Business Law / LLC / Corporate Law
Are you starting a new business? Protect your personal assets!
The form of your business organization can have important liability and tax consequences. While many individuals prefer to do business under a sole proprietorship where the individual operating the small business, is the business and personally liable for all of the debts and claims against the business, we generally recommend that our clients consider establishing a limited liability company (LLC) or a corporation (C corporation or Sub Chapter S corporation).
In addition to taking steps to address the tax consequences that you would like to see in the future, an LLC or a corporation has the additional benefit of:
Showing the world that you are serious about your business;
Have formally established legal documents with the Secretary of State’s office;
Have established a registered agent with a principal place of business on record with the State.
We find that many individuals and businesses prefer to do business with people who have established a commitment to their own business through the incorporation process.
While a sole proprietorship may historically have been the preferred business structure of small business, increasing tax and liability concerns have made the LLC and corporations as the preferred form of doing business.
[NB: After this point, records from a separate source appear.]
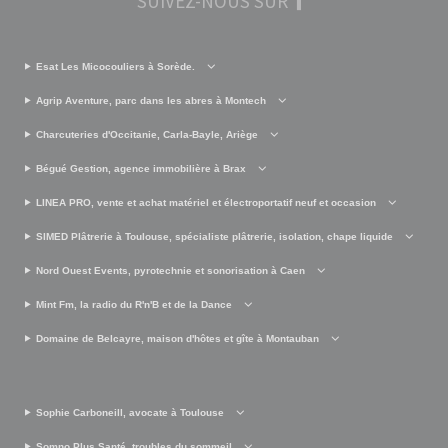
SUIVEZ-NOUS SUR
Esat Les Micocouliers à Sorède.
Agrip Aventure, parc dans les abres à Montech
Charcuteries d'Occitanie, Carla-Bayle, Ariège
Bégué Gestion, agence immobilière à Brax
LINEA PRO, vente et achat matériel et électroportatif neuf et occasion
SIMED Plâtrerie à Toulouse, spécialiste plâtrerie, isolation, chape liquide
Nord Ouest Events, pyrotechnie et sonorisation à Caen
Mint Fm, la radio du R'n'B et de la Dance
Domaine de Belcayre, maison d'hôtes et gîte à Montauban
Sophie Carboneill, avocate à Toulouse
Somno Plus Santé, troubles du sommeil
Moreover, they can be quickly formed at modest cost.
It is important to not only protect your own personal liabilities, but also to safeguard your family assets to the extent possible. A detailed consultation with a business attorney familiar with business start-up decisions can provide assistance to the small business owner and his or her family during the business start-up process.
Even if the company had been ongoing for a period of time as a sole proprietorship, it is never too late to establish your LLC or corporation. With many areas of liability, you will be able to limit your liability to your actual ownership interest in the business (and protect your personal assets.) Additionally, at the time of sale, you could sell your stock or LLC member interest in the business entity if that is preferable for tax purposes. Additionally, as the business owner ages and becomes less involved in the day-to-day business decisions, actual management of the business could be shifted to non-owners fairly simply in a corporation or LLC.
From a tax standpoint, a general corporation may allow the business owner to vary his tax year from the traditional calendar year if that is of benefit to the type of business that is operated. An LLC is not subject to separate federal income tax on profits and must utilize the calendar year for tax purposes. Additionally, an LLC generally involves less formality and provides for more flexibility than a corporation. Both entities are important to consider, however, when either establishing a new business or when reviewing your long-term plans for your existing business.
Finally, in addition to speaking with an attorney about your new business, we also recommend that you work with an accountant that you will be comfortable with. Taxes are a big part of business and should be considered at every step.